穿到古代当作家——廿又
时间:2019-09-19 06:49:58

  那都什么内容啊,哪有“良”?白莲儿非常地不良家妇女!
  余慧心:“……”我取个让自己得意的书名容易吗?抹杀了“龙傲天”,连个“傲”字都不留下?
  “算了算了,不改了。”王掌柜也觉得取名之事磨脑壳,挥挥手说,“说不定书卖出去后,大家都好奇为什么要叫傲莲记,搞不好还能卖多点。”
  余慧心松口气:“那便好。”
  真要改的话,她就只能回家写个“少女白莲”的条子来了。
 
 
第22章 
  余慧心回到家,刚进内院,斤丫从墙脚窜出来。
  余慧心觉得她脑门上就刻着“通风报信”四个字,忍不住笑:“又出何事了?”
  斤丫往四周看了看,小声道:“夫人房里来了个媒婆。”
  余慧心一愣。媒婆上门不做媒,可能性不高。而余家目前只有她一个适婚之人,显然是冲着她来的。
  她忍不住犯愁。余老爷和段氏打算将她嫁掉么?这古代遵从父母之命、媒妁之言,也不知道反不反抗得了。
  她烦躁地道:“既然夫人有客,我就晚点去请安。”说完抄小路回了自己房间。
  不多久,段氏派人来请她。
  她直接问:“母亲不是在待客?客人走了吗?”
  传话的丫头道:“刚刚走了。”
  余慧心点头:“你先去,我马上来。”
  待对方离开,她叫来斤丫:“你先前从哪里知道有媒婆来的?”
  斤丫说:“夫人派人来叫你,直接说的。”
  余慧心心里一松,看样子段氏并没有打算做主她的婚事。
  她赶到上房,陈氏也在。
  段氏叫她坐,闲话家常一般:“你知道了吧?刚刚梁媒婆来过,要给你说前头做陶瓷的李家大郎。那李大郎比你大两岁,没成过婚,他家和我们家有些生意往来,也算知根知底。只是事关重大,当然要问问你的意思,媒婆那里我就先拒了。”

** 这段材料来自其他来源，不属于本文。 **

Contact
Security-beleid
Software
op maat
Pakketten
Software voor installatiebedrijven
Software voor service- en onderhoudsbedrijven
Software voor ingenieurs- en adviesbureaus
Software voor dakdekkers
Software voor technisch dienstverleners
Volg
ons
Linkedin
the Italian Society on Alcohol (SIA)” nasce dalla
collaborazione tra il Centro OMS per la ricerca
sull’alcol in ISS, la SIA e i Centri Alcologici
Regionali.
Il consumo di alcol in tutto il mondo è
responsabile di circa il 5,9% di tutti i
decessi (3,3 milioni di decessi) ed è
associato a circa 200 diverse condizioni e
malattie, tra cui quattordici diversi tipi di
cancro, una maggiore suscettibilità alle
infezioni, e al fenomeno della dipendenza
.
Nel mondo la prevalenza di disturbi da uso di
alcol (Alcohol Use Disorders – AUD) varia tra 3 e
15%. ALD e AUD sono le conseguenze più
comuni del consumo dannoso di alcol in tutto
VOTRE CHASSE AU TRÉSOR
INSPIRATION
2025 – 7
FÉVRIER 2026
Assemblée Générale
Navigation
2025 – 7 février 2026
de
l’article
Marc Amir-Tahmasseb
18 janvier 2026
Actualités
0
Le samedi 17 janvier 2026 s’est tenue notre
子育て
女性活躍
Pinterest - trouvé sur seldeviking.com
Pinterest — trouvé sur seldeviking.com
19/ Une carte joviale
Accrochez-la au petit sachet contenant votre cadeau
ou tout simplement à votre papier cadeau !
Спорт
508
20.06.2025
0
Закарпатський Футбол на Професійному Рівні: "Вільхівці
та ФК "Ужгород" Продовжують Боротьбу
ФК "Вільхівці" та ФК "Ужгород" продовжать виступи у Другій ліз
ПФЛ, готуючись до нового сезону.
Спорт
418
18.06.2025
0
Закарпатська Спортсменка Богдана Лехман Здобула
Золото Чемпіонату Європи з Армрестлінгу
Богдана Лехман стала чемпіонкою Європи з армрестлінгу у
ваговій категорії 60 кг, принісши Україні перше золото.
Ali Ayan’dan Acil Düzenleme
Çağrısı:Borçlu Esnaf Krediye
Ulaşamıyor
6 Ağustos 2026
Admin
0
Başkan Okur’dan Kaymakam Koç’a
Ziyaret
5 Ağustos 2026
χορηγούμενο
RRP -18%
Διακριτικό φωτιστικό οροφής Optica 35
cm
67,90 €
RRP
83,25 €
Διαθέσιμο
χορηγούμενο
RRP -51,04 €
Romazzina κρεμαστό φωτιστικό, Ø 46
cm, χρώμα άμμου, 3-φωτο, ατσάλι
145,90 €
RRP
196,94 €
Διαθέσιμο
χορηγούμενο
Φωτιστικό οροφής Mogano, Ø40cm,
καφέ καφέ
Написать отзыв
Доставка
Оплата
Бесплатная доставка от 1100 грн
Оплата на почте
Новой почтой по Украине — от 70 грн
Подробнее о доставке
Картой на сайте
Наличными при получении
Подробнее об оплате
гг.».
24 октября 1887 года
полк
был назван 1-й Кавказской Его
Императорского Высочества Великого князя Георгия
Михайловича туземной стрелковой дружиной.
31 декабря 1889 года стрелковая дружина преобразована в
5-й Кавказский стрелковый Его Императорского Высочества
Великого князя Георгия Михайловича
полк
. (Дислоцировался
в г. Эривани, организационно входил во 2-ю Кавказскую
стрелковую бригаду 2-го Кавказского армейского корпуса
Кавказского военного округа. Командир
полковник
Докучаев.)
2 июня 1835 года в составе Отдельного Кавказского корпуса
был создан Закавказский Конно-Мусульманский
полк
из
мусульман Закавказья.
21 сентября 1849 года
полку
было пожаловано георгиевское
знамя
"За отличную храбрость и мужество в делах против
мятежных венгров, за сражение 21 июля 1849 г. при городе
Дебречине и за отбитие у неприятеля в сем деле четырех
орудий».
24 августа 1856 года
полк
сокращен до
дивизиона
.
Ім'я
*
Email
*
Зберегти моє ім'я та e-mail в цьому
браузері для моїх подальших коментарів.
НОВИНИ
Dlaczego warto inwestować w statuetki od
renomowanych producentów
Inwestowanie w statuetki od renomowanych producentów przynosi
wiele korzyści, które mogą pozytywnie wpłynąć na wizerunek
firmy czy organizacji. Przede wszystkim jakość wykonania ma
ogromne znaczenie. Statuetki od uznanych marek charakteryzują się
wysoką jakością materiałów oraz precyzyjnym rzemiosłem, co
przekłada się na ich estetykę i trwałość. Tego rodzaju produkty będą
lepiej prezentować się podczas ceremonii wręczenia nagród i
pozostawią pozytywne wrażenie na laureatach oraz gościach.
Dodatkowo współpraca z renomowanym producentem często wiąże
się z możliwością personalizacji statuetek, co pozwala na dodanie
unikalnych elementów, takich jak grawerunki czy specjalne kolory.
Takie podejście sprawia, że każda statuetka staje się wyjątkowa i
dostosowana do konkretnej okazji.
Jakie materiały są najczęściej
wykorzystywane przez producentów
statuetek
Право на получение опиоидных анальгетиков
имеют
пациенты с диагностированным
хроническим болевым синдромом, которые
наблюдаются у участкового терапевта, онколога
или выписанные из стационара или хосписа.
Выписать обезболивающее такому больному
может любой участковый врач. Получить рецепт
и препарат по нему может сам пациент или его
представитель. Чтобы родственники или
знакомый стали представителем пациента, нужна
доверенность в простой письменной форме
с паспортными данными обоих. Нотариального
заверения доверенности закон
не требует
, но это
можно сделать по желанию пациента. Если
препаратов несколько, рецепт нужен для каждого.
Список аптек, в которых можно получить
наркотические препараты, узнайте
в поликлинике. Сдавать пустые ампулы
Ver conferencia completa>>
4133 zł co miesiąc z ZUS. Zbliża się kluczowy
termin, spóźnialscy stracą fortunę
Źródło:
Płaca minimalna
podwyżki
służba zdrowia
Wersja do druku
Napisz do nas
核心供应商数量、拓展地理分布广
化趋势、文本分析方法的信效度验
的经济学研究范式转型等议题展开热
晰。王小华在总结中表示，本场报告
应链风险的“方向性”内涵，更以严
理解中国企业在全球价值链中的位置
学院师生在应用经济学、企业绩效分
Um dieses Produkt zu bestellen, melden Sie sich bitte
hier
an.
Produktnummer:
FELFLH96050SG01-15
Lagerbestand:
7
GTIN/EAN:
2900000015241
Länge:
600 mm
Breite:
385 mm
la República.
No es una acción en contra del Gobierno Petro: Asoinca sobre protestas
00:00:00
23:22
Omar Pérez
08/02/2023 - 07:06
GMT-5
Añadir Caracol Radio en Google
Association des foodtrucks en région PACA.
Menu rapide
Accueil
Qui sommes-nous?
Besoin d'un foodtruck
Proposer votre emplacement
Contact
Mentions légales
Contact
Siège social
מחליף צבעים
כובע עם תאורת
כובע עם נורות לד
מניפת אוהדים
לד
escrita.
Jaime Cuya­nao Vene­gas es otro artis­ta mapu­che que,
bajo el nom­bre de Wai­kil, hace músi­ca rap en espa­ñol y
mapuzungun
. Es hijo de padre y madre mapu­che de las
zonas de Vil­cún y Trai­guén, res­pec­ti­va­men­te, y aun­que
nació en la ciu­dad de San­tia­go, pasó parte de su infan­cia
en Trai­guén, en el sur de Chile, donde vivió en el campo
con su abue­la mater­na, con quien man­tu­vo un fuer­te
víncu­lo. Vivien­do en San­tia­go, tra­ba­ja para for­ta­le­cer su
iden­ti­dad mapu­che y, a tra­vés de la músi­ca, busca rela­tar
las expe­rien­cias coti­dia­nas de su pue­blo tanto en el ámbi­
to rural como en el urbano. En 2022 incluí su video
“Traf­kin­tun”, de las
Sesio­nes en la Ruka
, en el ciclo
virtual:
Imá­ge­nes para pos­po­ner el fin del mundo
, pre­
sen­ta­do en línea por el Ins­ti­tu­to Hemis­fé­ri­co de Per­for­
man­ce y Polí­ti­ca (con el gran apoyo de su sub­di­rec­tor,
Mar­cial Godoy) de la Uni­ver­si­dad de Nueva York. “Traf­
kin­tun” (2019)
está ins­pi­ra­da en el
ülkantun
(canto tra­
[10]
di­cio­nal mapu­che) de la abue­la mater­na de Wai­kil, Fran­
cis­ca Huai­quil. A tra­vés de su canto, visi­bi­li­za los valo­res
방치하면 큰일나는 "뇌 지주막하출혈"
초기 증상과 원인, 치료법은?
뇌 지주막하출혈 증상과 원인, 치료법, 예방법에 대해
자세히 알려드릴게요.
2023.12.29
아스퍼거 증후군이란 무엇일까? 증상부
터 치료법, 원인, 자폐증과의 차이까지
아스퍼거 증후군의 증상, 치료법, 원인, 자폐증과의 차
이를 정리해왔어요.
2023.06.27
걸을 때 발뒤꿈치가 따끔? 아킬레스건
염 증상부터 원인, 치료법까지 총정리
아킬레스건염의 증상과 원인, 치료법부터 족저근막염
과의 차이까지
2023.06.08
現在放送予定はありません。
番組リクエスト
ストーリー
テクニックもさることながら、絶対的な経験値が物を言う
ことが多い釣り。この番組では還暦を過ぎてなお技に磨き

  余慧心好奇:“没成过婚的怎么会相中我这和离的?”
  “先前订过一门亲,姑娘在出阁前病殁了。”
  “哦……”余慧心点头表示了解,回她刚才的话,“婚姻大事,理应由父母做主,我不该有自己的打算的。只是我刚刚和离,现在委实不想嫁人。”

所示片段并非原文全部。